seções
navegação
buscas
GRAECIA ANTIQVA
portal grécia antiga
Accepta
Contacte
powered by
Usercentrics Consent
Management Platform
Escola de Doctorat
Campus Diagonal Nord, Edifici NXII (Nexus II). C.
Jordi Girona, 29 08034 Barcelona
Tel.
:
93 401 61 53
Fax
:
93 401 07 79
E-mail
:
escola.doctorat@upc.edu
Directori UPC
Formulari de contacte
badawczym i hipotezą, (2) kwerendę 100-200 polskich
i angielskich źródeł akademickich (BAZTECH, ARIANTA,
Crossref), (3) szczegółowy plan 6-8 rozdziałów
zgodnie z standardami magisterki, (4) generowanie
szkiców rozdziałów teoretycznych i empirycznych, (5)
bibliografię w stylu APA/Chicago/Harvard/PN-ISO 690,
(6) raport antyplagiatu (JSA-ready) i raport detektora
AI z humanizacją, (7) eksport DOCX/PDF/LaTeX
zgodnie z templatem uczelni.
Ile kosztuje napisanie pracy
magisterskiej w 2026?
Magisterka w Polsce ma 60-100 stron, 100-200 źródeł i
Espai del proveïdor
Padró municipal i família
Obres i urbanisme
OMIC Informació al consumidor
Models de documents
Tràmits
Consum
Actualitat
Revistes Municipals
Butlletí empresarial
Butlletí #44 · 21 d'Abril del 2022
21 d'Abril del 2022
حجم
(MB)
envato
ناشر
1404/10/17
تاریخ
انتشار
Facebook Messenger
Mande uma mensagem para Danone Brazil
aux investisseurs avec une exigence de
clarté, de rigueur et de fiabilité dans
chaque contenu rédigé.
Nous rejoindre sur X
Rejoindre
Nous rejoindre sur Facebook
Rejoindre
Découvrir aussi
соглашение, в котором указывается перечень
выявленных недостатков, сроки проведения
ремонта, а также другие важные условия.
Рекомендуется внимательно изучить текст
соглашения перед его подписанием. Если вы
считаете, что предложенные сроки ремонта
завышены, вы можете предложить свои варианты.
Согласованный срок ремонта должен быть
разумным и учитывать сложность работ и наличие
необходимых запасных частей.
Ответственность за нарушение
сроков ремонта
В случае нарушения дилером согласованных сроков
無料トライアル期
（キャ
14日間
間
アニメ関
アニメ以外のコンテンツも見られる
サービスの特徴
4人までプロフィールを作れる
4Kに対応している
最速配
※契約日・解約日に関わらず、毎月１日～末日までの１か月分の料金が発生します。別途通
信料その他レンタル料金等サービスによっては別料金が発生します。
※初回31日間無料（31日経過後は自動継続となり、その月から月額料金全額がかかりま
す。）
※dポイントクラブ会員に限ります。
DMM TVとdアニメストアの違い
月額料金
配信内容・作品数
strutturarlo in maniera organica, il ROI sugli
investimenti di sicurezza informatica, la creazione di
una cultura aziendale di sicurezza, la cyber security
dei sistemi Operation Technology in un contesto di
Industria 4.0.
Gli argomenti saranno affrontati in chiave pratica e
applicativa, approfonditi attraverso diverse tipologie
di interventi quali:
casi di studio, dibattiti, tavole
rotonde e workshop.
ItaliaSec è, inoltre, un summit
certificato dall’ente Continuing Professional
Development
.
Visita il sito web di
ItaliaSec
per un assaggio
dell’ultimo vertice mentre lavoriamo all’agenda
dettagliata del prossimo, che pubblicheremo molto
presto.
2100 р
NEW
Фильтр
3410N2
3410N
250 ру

WHAT THE EXERCISE ASKS: Where the listing above reaches the line that contains "Ile kosztuje napisanie pracy", start retyping, and finish with the line that contains "Découvrir aussi"; reproduce those lines exactly and no others.

EXERCISE SOLUTION:
Ile kosztuje napisanie pracy
magisterskiej w 2026?
Magisterka w Polsce ma 60-100 stron, 100-200 źródeł i
Espai del proveïdor
Padró municipal i família
Obres i urbanisme
OMIC Informació al consumidor
Models de documents
Tràmits
Consum
Actualitat
Revistes Municipals
Butlletí empresarial
Butlletí #44 · 21 d'Abril del 2022
21 d'Abril del 2022
حجم
(MB)
envato
ناشر
1404/10/17
تاریخ
انتشار
Facebook Messenger
Mande uma mensagem para Danone Brazil
aux investisseurs avec une exigence de
clarté, de rigueur et de fiabilité dans
chaque contenu rédigé.
Nous rejoindre sur X
Rejoindre
Nous rejoindre sur Facebook
Rejoindre
Découvrir aussi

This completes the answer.